Je me demandais si ces minces volutes n'étaient pas les fantômes de ceux qui
erraient en quête d'absolution.
    Sandewic allait et venait en
décrivant le travail qu'il avait accompli dans la chapelle. Il s'arrêta et d'un
geste large désigna les lieux.
    — Voici, Mathilde, mon Calice
des Esprits !
    Je l'interrogeai : que
voulait-il dire ?
    — Si au moins le roi venait
céans ! reprit-il sans me répondre. Si au moins il réfléchissait et
priait.
    Il baissa la tête et me jeta un
regard de sous ses sourcils broussailleux.

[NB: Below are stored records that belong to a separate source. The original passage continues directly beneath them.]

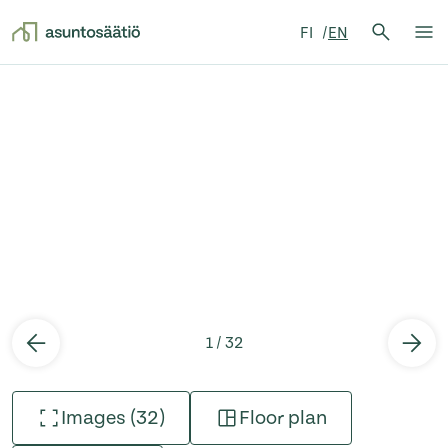
Search 
FI
EN
Search
Op
Skip to content
1 / 32
Images (32)
Floor plan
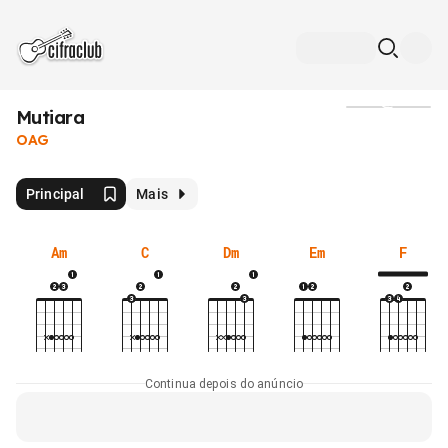
Mutiara
Mídia
OAG
Principal
Mais
Am
C
Dm
Em
F
Continua depois do anúncio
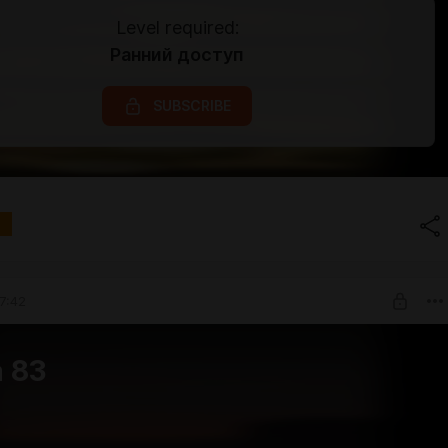
Level required:
Ранний доступ
SUBSCRIBE
7:42
 83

    — Cet endroit renferme le
Calice des Esprits, comme dans le roman d'Arthur le Château aventureux renferme
le Saint-Graal.
    Puis il s'empressa d'aborder
d'autres sujets et je n'insistai pas.
    — L'âme parle à l'âme, cor
ad cor loquitur  — le cœur parle au cœur.

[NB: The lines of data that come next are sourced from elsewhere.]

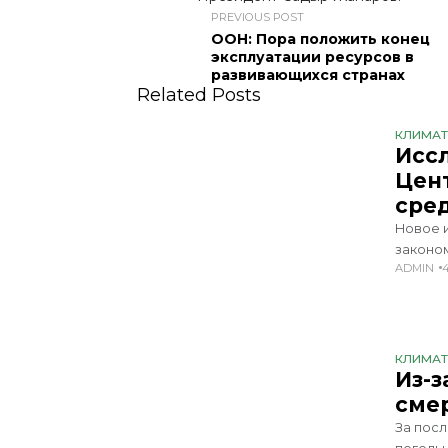
PREVIOUS POST
ООН: Пора положить конец
эксплуатации ресурсов в
развивающихся странах
Related Posts
КЛИМА
Исс
Цен
сре
Новое 
законо
ADMIN
против
самых у
в журна
КЛИМА
Из-з
сме
За посл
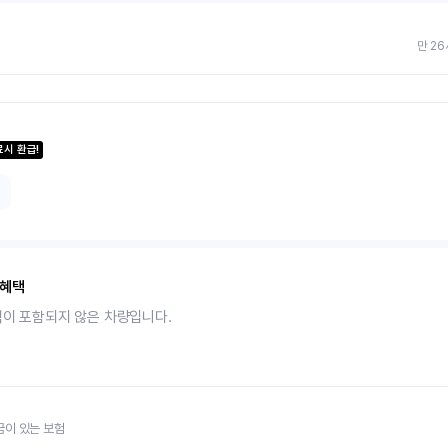
만 26
료시 환급!
 혜택
택이 포함되지 않은 차량입니다.
금이 있는 보험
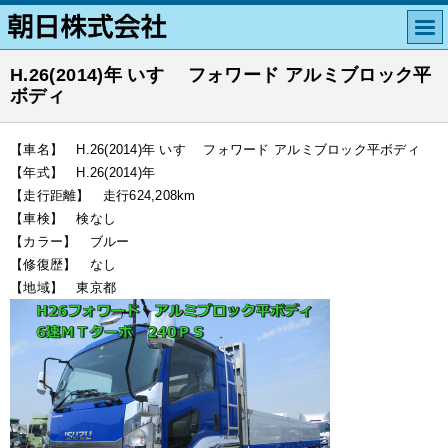
H.26(2014)年 いすゞ フォワード アルミブロック平
ボディ
【車名】 H.26(2014)年 いすゞ フォワード アルミブロック平ボディ
【年式】 H.26(2014)年
【走行距離】 走行624,208km
【車検】 検なし
【カラー】 ブルー
【修復歴】 なし
【地域】 東京都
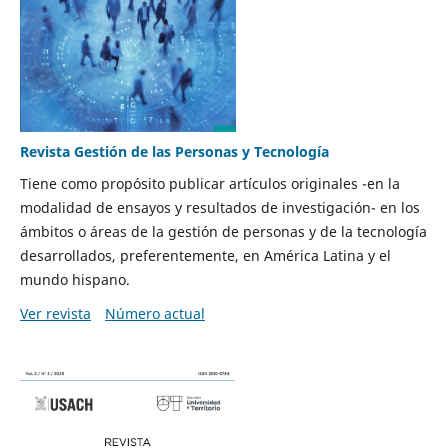
Revista Gestión de las Personas y Tecnología
Tiene como propósito publicar artículos originales -en la
modalidad de ensayos y resultados de investigación- en los
ámbitos o áreas de la gestión de personas y de la tecnología
desarrollados, preferentemente, en América Latina y el
mundo hispano.
Ver revista
Número actual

    Peut-être Sandewic, dès ce moment,
cherchait-il à me mettre en garde. Soldat de la vieille école, il lui
déplaisait de s'exprimer sans détour, mais il essayait pourtant d'être franc et
carré. Une fois hors de la chapelle, il me prit la main et m'emmena dans une
petite dépendance adossée aux cuisines, un de ces appentis employés pour la
garnison. Nous déjeunâmes devant le feu. Sandewic aurait pu se confier, mais
des valets vaquaient autour de nous. Il finit par m'attraper par le poignet
comme s'il avait pris une décision et m'entraîna vers la grande grille ouvrant
sur le fleuve. La herse était levée, des points lumineux perçaient la brume et
le fracas que faisaient les hommes en déchargeant les barges résonnait sourdement.

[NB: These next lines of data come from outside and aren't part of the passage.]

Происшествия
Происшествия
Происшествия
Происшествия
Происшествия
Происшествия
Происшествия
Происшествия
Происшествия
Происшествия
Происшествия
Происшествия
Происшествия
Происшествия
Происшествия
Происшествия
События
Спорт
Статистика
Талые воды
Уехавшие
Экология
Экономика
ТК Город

Sandewic me poussa dans un coin. Il m'enveloppa de ma mante et me glissa un
pomandre dans la main pour lutter contre la puanteur des chenaux. Puis il
désigna la lueur des torches.
    — Que se passe-t-il, à votre
avis, Mathilde ?
    — On débarque des marchandises.
    — Des armes, précisa-t-il.
Des arcs, des flèches, des hallebardes et des boucliers. Je suis allé à la Tour
Bowyer, hier. Lord Gaveston s'y trouvait aussi, pour surveiller le travail. Nos
armureries et nos forges sont fort affairées.
    —  Mon seigneur * le roi
se prépare-t-il à guerroyer contre ses barons ?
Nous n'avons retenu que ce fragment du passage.